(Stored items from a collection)

──────────────────────────────

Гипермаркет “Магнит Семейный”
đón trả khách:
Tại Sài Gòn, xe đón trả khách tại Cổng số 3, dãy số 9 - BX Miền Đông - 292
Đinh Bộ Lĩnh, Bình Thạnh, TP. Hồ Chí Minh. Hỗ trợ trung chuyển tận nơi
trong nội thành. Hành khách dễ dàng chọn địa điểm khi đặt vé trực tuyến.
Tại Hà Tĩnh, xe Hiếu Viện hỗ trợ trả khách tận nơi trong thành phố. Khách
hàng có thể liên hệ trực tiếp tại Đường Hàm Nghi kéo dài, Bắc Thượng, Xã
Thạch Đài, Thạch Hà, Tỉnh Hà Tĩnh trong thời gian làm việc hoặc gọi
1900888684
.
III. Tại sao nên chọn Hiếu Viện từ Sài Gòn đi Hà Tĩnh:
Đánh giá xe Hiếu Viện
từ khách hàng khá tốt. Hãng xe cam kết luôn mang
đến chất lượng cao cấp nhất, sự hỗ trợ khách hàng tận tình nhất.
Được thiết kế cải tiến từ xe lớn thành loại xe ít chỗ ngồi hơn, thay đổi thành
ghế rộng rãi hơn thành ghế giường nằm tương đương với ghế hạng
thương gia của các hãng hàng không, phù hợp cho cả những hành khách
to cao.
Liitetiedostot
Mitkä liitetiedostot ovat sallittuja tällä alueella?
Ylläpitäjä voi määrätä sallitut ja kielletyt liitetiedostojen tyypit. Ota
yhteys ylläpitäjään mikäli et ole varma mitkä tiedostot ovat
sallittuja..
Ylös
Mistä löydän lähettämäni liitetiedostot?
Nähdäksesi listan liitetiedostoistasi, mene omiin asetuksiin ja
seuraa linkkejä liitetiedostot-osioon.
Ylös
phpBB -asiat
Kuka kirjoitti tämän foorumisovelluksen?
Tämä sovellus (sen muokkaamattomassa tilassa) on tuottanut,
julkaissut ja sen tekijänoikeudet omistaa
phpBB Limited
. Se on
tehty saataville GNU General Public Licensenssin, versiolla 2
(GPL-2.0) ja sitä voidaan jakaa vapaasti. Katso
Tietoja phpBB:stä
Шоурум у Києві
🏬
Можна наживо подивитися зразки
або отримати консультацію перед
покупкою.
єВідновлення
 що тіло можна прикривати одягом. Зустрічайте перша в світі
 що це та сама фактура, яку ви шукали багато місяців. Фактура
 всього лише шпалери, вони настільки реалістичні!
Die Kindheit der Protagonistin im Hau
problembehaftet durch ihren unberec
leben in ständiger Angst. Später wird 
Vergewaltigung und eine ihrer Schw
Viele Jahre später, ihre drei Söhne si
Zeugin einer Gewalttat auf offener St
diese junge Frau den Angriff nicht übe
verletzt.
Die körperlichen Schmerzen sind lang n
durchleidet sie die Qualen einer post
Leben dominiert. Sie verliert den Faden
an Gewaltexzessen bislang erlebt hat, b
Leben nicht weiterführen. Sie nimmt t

──────────────────────────────

◆ **Task item**
Starting at the line that contains "durchleidet sie die Qualen einer post", print every line through the last one of the records, exactly and with nothing else.

◆ **Solved problem**
durchleidet sie die Qualen einer post
Leben dominiert. Sie verliert den Faden
an Gewaltexzessen bislang erlebt hat, b
Leben nicht weiterführen. Sie nimmt t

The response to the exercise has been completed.